Several examples might be given of the ill-success which has almost invariably attended the employment of London police in the provinces; but the following is selected as a particularly well-defined instance. In the summer of 1839 a force of Metropolitan policemen, about ninety strong, were dispatched to Birmingham, to over-awe the turbulent crowds which, it was feared, might proceed to extremities if their demands were not complied with. When the police arrived in the town, a noisy public meeting was in progress at the Bull Ring, but no overt act of violence had as yet been committed. The Superintendent in charge of the constables peremptorily ordered the crowd to disperse; his summons was as positively disregarded, and within five minutes blows were exchanged. In the melée which followed, the police were worsted, and the situation was barely saved by the opportune appearance of the military. On the ensuing Monday evening, a second conflict took place, in which the policemen were victorious, though at the expense of an increase of bitterness on both sides. A spurious semblance of peace having thus been restored, fifty constables returned to London, and only forty were left to deal with any recrudescence of disorder; for this they had not long to wait, as an attempt to break up a public meeting, a few days later, was followed by the most serious consequences. After destroying some iron palisading which surrounded the Nelson Monument, the crowd, now animated by a worse temper than before, made weapons of part of the débris, and drove the small force of constables to take refuge in the police-yard. For the next hour and a half the town was at the mercy of the rioters, who, having begun by smashing lamps and windows, ended by pillaging shops and warehouses.[217] Eventually the police charged the mob with drawn cutlasses, and, assisted by dragoons, got the upper hand; shortly afterwards the police were withdrawn, and the task of keeping order was entrusted to a strong levy of special constables locally enrolled, who succeeded in maintaining the peace where their more professional confrères had failed. There is little doubt but that these riots might have been avoided, or at least mitigated, had no strangers been introduced to quell them.[218]
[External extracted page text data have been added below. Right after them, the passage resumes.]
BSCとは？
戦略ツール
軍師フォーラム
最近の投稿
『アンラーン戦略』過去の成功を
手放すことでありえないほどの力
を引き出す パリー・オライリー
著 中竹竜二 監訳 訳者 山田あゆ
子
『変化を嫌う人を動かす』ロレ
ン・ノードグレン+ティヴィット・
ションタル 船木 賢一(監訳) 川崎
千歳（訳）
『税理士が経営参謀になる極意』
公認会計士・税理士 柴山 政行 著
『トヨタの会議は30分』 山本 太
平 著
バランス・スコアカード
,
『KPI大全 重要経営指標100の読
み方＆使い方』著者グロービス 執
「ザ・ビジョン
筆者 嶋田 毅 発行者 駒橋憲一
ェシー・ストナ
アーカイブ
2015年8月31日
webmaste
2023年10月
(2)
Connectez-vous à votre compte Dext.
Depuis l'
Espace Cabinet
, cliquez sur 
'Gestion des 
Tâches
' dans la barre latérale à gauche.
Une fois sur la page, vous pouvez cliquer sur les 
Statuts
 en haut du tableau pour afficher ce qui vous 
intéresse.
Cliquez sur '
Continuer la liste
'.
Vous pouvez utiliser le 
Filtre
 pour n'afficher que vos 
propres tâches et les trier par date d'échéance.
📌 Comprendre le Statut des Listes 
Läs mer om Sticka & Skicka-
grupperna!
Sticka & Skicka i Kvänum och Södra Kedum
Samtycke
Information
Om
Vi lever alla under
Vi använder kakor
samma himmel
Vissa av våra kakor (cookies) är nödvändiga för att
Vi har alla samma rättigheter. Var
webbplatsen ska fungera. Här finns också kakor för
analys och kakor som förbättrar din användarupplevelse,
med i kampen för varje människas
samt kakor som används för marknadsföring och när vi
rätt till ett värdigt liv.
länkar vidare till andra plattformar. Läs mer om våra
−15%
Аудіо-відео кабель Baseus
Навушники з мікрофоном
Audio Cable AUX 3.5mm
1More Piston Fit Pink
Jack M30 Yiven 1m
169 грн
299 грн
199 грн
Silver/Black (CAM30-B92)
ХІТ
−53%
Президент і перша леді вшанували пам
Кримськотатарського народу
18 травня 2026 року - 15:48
An isolated fact seldom proves anything; but it will be allowed, without the production of additional evidence, that the Birmingham fiasco affords sufficient proof that the Metropolitan Police had not yet learnt the art of managing an angry crowd. There are, no doubt, many occasions on which it is desirable to transfer bodies of police from one place to another in order to concentrate the forces of law and order at some threatened or strategic point, but in so doing the danger to be apprehended from the resulting increase of local animus, ought to be taken into account, and adequately provided for.